Same photo, New Information

Xenoliths


Take a look at the Xenoliths that are starting to show up in the painting.  What's a xenolith?
Everyone asks that when ever I point them out as we kayak past the immense Tahoe boulders.
Occasionally they sneak their way into my paintings.  And then I sometimes get asked about them by people looking at the painting.

The word xenolith in ancient Greek is a "foreign rock". It is a rock fragment which becomes enveloped in a larger rock during the latter's development and hardening.  In geology, the term xenolith is almost exclusively used to describe inclusions in igneous rock during magma emplacement and eruption.  Xenoliths may be engulfed along the margins of a magma chamber, torn loose from the walls of an erupting lava conduit or explosive diatreme or picked up along the base of a flowing lava on Earth's surface.  At any rate, many of the boulders along the shore at Lake Tahoe are filled with little rocks;   rocks within the rock.

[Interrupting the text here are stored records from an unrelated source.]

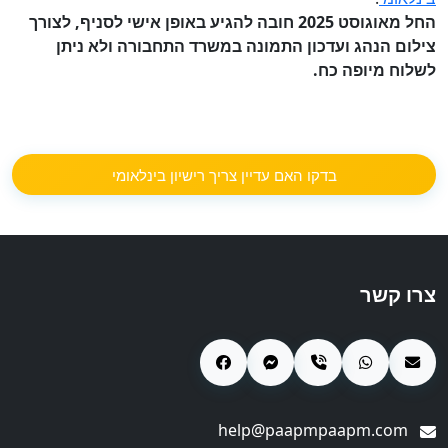
החל מאוגוסט 2025 חובה להגיע באופן אישי לסניף, לצורך
צילום הנהג ועדכון התמונה במשרד התחבורה ולא ניתן
לשלוח מיופה כח.
בדקו האם עדיין צריך רישיון בינלאומי
צרו קשר
help@paapmpaapm.com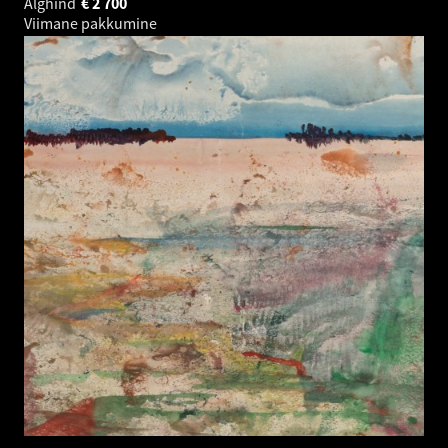
Alghind
€
2 700
Viimane pakkumine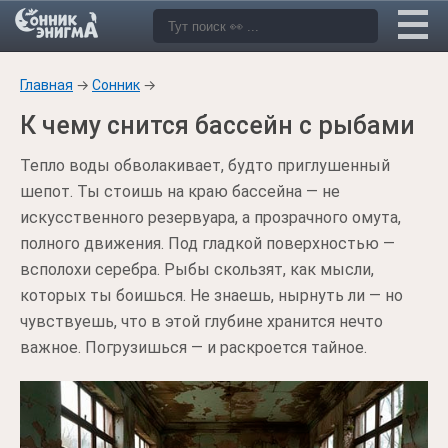
Главная
→
Сонник
→
К чему снится бассейн с рыбами
Тепло воды обволакивает, будто приглушенный
шепот. Ты стоишь на краю бассейна — не
искусственного резервуара, а прозрачного омута,
полного движения. Под гладкой поверхностью —
всполохи серебра. Рыбы скользят, как мысли,
которых ты боишься. Не знаешь, нырнуть ли — но
чувствуешь, что в этой глубине хранится нечто
важное. Погрузишься — и раскроется тайное.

Take a look just below the water line on the left boulder in the painting, and there you see the beginning of a xenolith.  There are others beginning to show up in the middle rock above the water line, where the light begins to turn to shadow.  They are faint, but they are there.



As I push the paint onto and around the canvas they will become more obvious. 
 Keep watching.

2 comments:

  1. Your work is very good. And now i get to add the word xenolith in to my vocab...some how! :) Anyway i love how this piece is turning out. Keep up thr good work!